TASK PROMPT
Drop the pictures and repeat the remaining data exactly.

** Opening PROVIDED ENTRIES block **

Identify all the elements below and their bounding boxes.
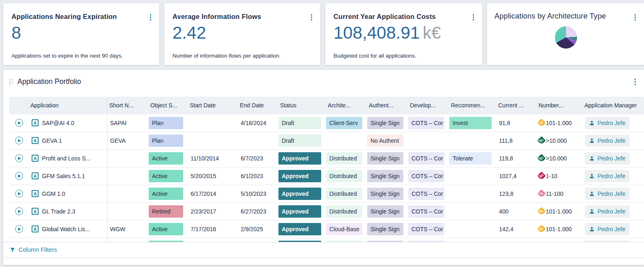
short-name-cell: SAPAI bbox=[108, 114, 149, 132]
kebab-menu-icon[interactable] bbox=[471, 13, 476, 22]
expand-row-button[interactable] bbox=[15, 172, 23, 180]
start-date-cell bbox=[188, 238, 238, 242]
end-date-cell bbox=[238, 238, 278, 242]
application-manager-cell: Pedro Jefe bbox=[583, 114, 644, 132]
manager-name: Pedro Jefe bbox=[598, 120, 626, 126]
application-manager-link[interactable]: Pedro Jefe bbox=[585, 205, 630, 218]
application-manager-link[interactable]: Pedro Jefe bbox=[585, 152, 630, 165]
expand-row-button[interactable] bbox=[15, 225, 23, 233]
development-cell: COTS – Cor bbox=[408, 185, 449, 202]
table-footer: Column Filters bbox=[3, 242, 644, 258]
kebab-menu-icon[interactable] bbox=[633, 77, 638, 86]
column-header-application[interactable]: Application bbox=[29, 97, 108, 114]
application-manager-cell: Pedro Jefe bbox=[583, 185, 644, 202]
application-manager-link[interactable]: Pedro Jefe bbox=[585, 241, 630, 242]
column-header-object-state[interactable]: Object S... bbox=[149, 97, 188, 114]
column-header-short-name[interactable]: Short N... bbox=[108, 97, 149, 114]
architecture-pie-chart[interactable] bbox=[555, 26, 577, 49]
recommendation-badge: Tolerate bbox=[449, 152, 492, 165]
current-cost-cell: 142,4 bbox=[497, 221, 537, 238]
column-header-number-of-users[interactable]: Number... bbox=[537, 97, 583, 114]
development-cell: COTS – Cor bbox=[408, 238, 449, 242]
table-row: AGlobal Watch Lis... WGW Active 7/17/201… bbox=[9, 221, 644, 238]
application-name: Profit and Loss S... bbox=[42, 155, 90, 162]
card-title: Applications by Architecture Type bbox=[494, 12, 606, 21]
expand-row-button[interactable] bbox=[15, 207, 23, 215]
filter-funnel-icon bbox=[9, 247, 16, 253]
column-header-current-cost[interactable]: Current ... bbox=[497, 97, 537, 114]
expander-cell bbox=[9, 221, 29, 238]
application-manager-link[interactable]: Pedro Jefe bbox=[585, 135, 630, 147]
object_state-badge: Active bbox=[149, 223, 183, 235]
architecture-cell: Distributed bbox=[326, 238, 367, 242]
application-manager-link[interactable]: Pedro Jefe bbox=[585, 223, 630, 235]
kebab-menu-icon[interactable] bbox=[148, 13, 153, 22]
architecture-cell: Distributed bbox=[326, 185, 367, 202]
card-applications-nearing-expiration: Applications Nearing Expiration 8 Applic… bbox=[3, 3, 159, 65]
person-icon bbox=[589, 209, 595, 214]
development-badge: COTS – Cor bbox=[408, 188, 444, 200]
column-header-application-manager[interactable]: Application Manager bbox=[583, 97, 644, 114]
authentication-badge: Single Sign bbox=[367, 205, 403, 218]
application-type-icon: A bbox=[32, 190, 39, 197]
user-count-value: 101-1.000 bbox=[546, 120, 572, 126]
column-header-authentication[interactable]: Authent... bbox=[367, 97, 408, 114]
application-manager-link[interactable]: Pedro Jefe bbox=[585, 117, 630, 129]
application-manager-link[interactable]: Pedro Jefe bbox=[585, 170, 630, 182]
table-row: AGGM 1.0 Active 6/17/2014 5/10/2023 Appr… bbox=[9, 185, 644, 203]
column-header-architecture[interactable]: Archite... bbox=[326, 97, 367, 114]
current-cost-cell: 123,8 bbox=[497, 185, 537, 202]
object-state-cell: Active bbox=[149, 185, 188, 202]
application-cell[interactable]: AGL Trade 2.3 bbox=[29, 203, 108, 220]
tag-size-letter: M bbox=[539, 209, 543, 213]
person-icon bbox=[589, 226, 595, 232]
application-cell[interactable]: AGEVA 1 bbox=[29, 132, 108, 149]
drag-handle-icon[interactable] bbox=[9, 79, 14, 85]
short-name-cell: GEVA bbox=[108, 132, 149, 149]
recommendation-cell: Invest bbox=[449, 114, 497, 132]
application-manager-link[interactable]: Pedro Jefe bbox=[585, 188, 630, 200]
column-header-recommendation[interactable]: Recommen... bbox=[449, 97, 497, 114]
column-header-end-date[interactable]: End Date bbox=[238, 97, 278, 114]
column-filters-button[interactable]: Column Filters bbox=[9, 246, 57, 253]
application-name: GFM Sales 5.1.1 bbox=[42, 173, 85, 179]
end-date-cell: 2/9/2025 bbox=[238, 221, 278, 238]
manager-name: Pedro Jefe bbox=[598, 137, 626, 144]
authentication-badge: Single Sign bbox=[367, 117, 403, 129]
expand-row-button[interactable] bbox=[15, 119, 23, 127]
architecture-cell bbox=[326, 132, 367, 149]
card-title: Applications Nearing Expiration bbox=[12, 13, 117, 21]
manager-name: Pedro Jefe bbox=[598, 226, 626, 232]
expand-row-button[interactable] bbox=[15, 190, 23, 197]
kebab-menu-icon[interactable] bbox=[633, 13, 638, 22]
expand-row-button[interactable] bbox=[15, 137, 23, 144]
number-of-users-cell: XL>10.000 bbox=[537, 132, 583, 149]
status-cell: Approved bbox=[278, 221, 326, 238]
application-cell[interactable]: AGGM 1.0 bbox=[29, 185, 108, 202]
current-cost-cell: 91,8 bbox=[497, 114, 537, 132]
start-date-cell bbox=[188, 114, 238, 132]
application-cell[interactable] bbox=[29, 238, 108, 242]
architecture-cell: Client-Serv bbox=[326, 114, 367, 132]
application-cell[interactable]: AGlobal Watch Lis... bbox=[29, 221, 108, 238]
authentication-cell: Single Sign bbox=[367, 114, 408, 132]
application-cell[interactable]: AProfit and Loss S... bbox=[29, 150, 108, 167]
application-cell[interactable]: AGFM Sales 5.1.1 bbox=[29, 167, 108, 185]
tag-size-letter: S bbox=[540, 192, 543, 195]
column-header-start-date[interactable]: Start Date bbox=[188, 97, 238, 114]
development-badge: COTS – Cor bbox=[408, 117, 444, 129]
current-cost-cell: 400 bbox=[497, 203, 537, 220]
column-header-status[interactable]: Status bbox=[278, 97, 326, 114]
column-header-development[interactable]: Develop... bbox=[408, 97, 449, 114]
kebab-menu-icon[interactable] bbox=[309, 13, 314, 22]
status-badge: Approved bbox=[278, 223, 321, 235]
application-cell[interactable]: ASAP@AI 4.0 bbox=[29, 114, 108, 132]
expander-cell bbox=[9, 114, 29, 132]
status-cell: Approved bbox=[278, 185, 326, 202]
authentication-badge: Single Sign bbox=[367, 152, 403, 165]
expand-row-button[interactable] bbox=[15, 154, 23, 162]
short-name-cell bbox=[108, 167, 149, 185]
kpi-value: 2.42 bbox=[172, 24, 314, 42]
authentication-badge: Single Sign bbox=[367, 241, 403, 242]
application-name: GEVA 1 bbox=[42, 137, 62, 144]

** Closing PROVIDED ENTRIES block **

ANSWER TO THE EXERCISE
Identify all the elements below and their bounding boxes.
short-name-cell: SAPAI bbox=[108, 114, 149, 132]
kebab-menu-icon[interactable] bbox=[471, 13, 476, 22]
expand-row-button[interactable] bbox=[15, 172, 23, 180]
start-date-cell bbox=[188, 238, 238, 242]
end-date-cell bbox=[238, 238, 278, 242]
application-manager-cell: Pedro Jefe bbox=[583, 114, 644, 132]
manager-name: Pedro Jefe bbox=[598, 120, 626, 126]
application-manager-link[interactable]: Pedro Jefe bbox=[585, 205, 630, 218]
application-manager-link[interactable]: Pedro Jefe bbox=[585, 152, 630, 165]
expand-row-button[interactable] bbox=[15, 225, 23, 233]
development-cell: COTS – Cor bbox=[408, 185, 449, 202]
table-footer: Column Filters bbox=[3, 242, 644, 258]
kebab-menu-icon[interactable] bbox=[633, 77, 638, 86]
column-header-application[interactable]: Application bbox=[29, 97, 108, 114]
application-manager-cell: Pedro Jefe bbox=[583, 185, 644, 202]
application-manager-link[interactable]: Pedro Jefe bbox=[585, 241, 630, 242]
column-header-object-state[interactable]: Object S... bbox=[149, 97, 188, 114]
column-header-short-name[interactable]: Short N... bbox=[108, 97, 149, 114]
architecture-pie-chart[interactable] bbox=[555, 26, 577, 49]
recommendation-badge: Tolerate bbox=[449, 152, 492, 165]
current-cost-cell: 142,4 bbox=[497, 221, 537, 238]
column-header-number-of-users[interactable]: Number... bbox=[537, 97, 583, 114]
development-cell: COTS – Cor bbox=[408, 238, 449, 242]
table-row: AGlobal Watch Lis... WGW Active 7/17/201… bbox=[9, 221, 644, 238]
application-name: Profit and Loss S... bbox=[42, 155, 90, 162]
card-title: Applications by Architecture Type bbox=[494, 12, 606, 21]
expand-row-button[interactable] bbox=[15, 207, 23, 215]
filter-funnel-icon bbox=[9, 247, 16, 253]
column-header-current-cost[interactable]: Current ... bbox=[497, 97, 537, 114]
expander-cell bbox=[9, 221, 29, 238]
application-manager-link[interactable]: Pedro Jefe bbox=[585, 135, 630, 147]
object_state-badge: Active bbox=[149, 223, 183, 235]
architecture-cell: Distributed bbox=[326, 238, 367, 242]
application-manager-link[interactable]: Pedro Jefe bbox=[585, 223, 630, 235]
kebab-menu-icon[interactable] bbox=[148, 13, 153, 22]
architecture-cell: Distributed bbox=[326, 185, 367, 202]
card-applications-nearing-expiration: Applications Nearing Expiration 8 Applic… bbox=[3, 3, 159, 65]
person-icon bbox=[589, 209, 595, 214]
development-badge: COTS – Cor bbox=[408, 188, 444, 200]
column-header-application-manager[interactable]: Application Manager bbox=[583, 97, 644, 114]
authentication-badge: Single Sign bbox=[367, 205, 403, 218]
application-type-icon: A bbox=[32, 190, 39, 197]
user-count-value: 101-1.000 bbox=[546, 120, 572, 126]
column-header-authentication[interactable]: Authent... bbox=[367, 97, 408, 114]
application-manager-link[interactable]: Pedro Jefe bbox=[585, 117, 630, 129]
application-manager-link[interactable]: Pedro Jefe bbox=[585, 170, 630, 182]
table-row: AGGM 1.0 Active 6/17/2014 5/10/2023 Appr… bbox=[9, 185, 644, 203]
column-header-architecture[interactable]: Archite... bbox=[326, 97, 367, 114]
current-cost-cell: 123,8 bbox=[497, 185, 537, 202]
object-state-cell: Active bbox=[149, 185, 188, 202]
application-cell[interactable]: AGL Trade 2.3 bbox=[29, 203, 108, 220]
tag-size-letter: M bbox=[539, 209, 543, 213]
person-icon bbox=[589, 226, 595, 232]
application-cell[interactable]: AGEVA 1 bbox=[29, 132, 108, 149]
drag-handle-icon[interactable] bbox=[9, 79, 14, 85]
short-name-cell: GEVA bbox=[108, 132, 149, 149]
recommendation-cell: Invest bbox=[449, 114, 497, 132]
application-manager-link[interactable]: Pedro Jefe bbox=[585, 188, 630, 200]
column-header-recommendation[interactable]: Recommen... bbox=[449, 97, 497, 114]
column-header-end-date[interactable]: End Date bbox=[238, 97, 278, 114]
column-filters-button[interactable]: Column Filters bbox=[9, 246, 57, 253]
application-name: GFM Sales 5.1.1 bbox=[42, 173, 85, 179]
end-date-cell: 2/9/2025 bbox=[238, 221, 278, 238]
manager-name: Pedro Jefe bbox=[598, 137, 626, 144]
authentication-badge: Single Sign bbox=[367, 117, 403, 129]
expand-row-button[interactable] bbox=[15, 119, 23, 127]
architecture-cell bbox=[326, 132, 367, 149]
card-title: Applications Nearing Expiration bbox=[12, 13, 117, 21]
manager-name: Pedro Jefe bbox=[598, 226, 626, 232]
expand-row-button[interactable] bbox=[15, 190, 23, 197]
kebab-menu-icon[interactable] bbox=[633, 13, 638, 22]
expand-row-button[interactable] bbox=[15, 137, 23, 144]
number-of-users-cell: XL>10.000 bbox=[537, 132, 583, 149]
status-cell: Approved bbox=[278, 221, 326, 238]
application-cell[interactable]: AGGM 1.0 bbox=[29, 185, 108, 202]
current-cost-cell: 91,8 bbox=[497, 114, 537, 132]
start-date-cell bbox=[188, 114, 238, 132]
application-cell[interactable] bbox=[29, 238, 108, 242]
architecture-cell: Client-Serv bbox=[326, 114, 367, 132]
application-cell[interactable]: AGlobal Watch Lis... bbox=[29, 221, 108, 238]
authentication-cell: Single Sign bbox=[367, 114, 408, 132]
application-cell[interactable]: AProfit and Loss S... bbox=[29, 150, 108, 167]
application-cell[interactable]: AGFM Sales 5.1.1 bbox=[29, 167, 108, 185]
tag-size-letter: S bbox=[540, 192, 543, 195]
column-header-start-date[interactable]: Start Date bbox=[188, 97, 238, 114]
development-badge: COTS – Cor bbox=[408, 117, 444, 129]
current-cost-cell: 400 bbox=[497, 203, 537, 220]
column-header-status[interactable]: Status bbox=[278, 97, 326, 114]
column-header-development[interactable]: Develop... bbox=[408, 97, 449, 114]
kebab-menu-icon[interactable] bbox=[309, 13, 314, 22]
status-badge: Approved bbox=[278, 223, 321, 235]
application-cell[interactable]: ASAP@AI 4.0 bbox=[29, 114, 108, 132]
expander-cell bbox=[9, 114, 29, 132]
status-cell: Approved bbox=[278, 185, 326, 202]
authentication-badge: Single Sign bbox=[367, 152, 403, 165]
expand-row-button[interactable] bbox=[15, 154, 23, 162]
short-name-cell bbox=[108, 167, 149, 185]
kpi-value: 2.42 bbox=[172, 24, 314, 42]
authentication-badge: Single Sign bbox=[367, 241, 403, 242]
application-name: GEVA 1 bbox=[42, 137, 62, 144]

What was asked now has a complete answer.